--- Tothwolf <tothwolf_at_concentric.net> wrote:
> On Wed, 2 Apr 2003, Patrick Rigney wrote:
>
> > Does anyone recognize these three boards?
> >
> > http://www.rigneyfamily.com/patrick/
>
> I'd imagine the larger header connector on the processor board is the
> memory bus...
Probably not with all those traces going to the 6821 chips.
> ...which is similar to what you see in older SGI and VAX systems.
That much is true. DEC (don't know about SGI) went to "PMI" - Private
Memory Interconnect - to get around problems with address bus width
and memory speeds with processors above the MicroVAX-I (the Qbus is
limited to 22 address bits and about 3MB/sec transfer rate).

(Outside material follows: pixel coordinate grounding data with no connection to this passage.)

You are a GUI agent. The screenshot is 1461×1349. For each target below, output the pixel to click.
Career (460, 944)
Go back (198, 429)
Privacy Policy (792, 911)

> (Can anyone verify if the 6821/6822 are some sort of bus interface
> chips?)
They are not. The 6821 is a common "Parallel Interface Adapter". It
has two 8-bit parallel ports, several handshaking lines and a couple
of internal timers. It is functionally equivalent to the MOS 6520,
and is somewhat ancestral to chips like the 6522 and 6526. They are
commonly used in 1970s and 1980s gear to strobe keyboard matrices,
to drive external parallel devices, and to control LED and LCD
displays (there's a 6520 on the display board on a Rockwell AIM-65,
for example - I've put a 6821 in mine for testing).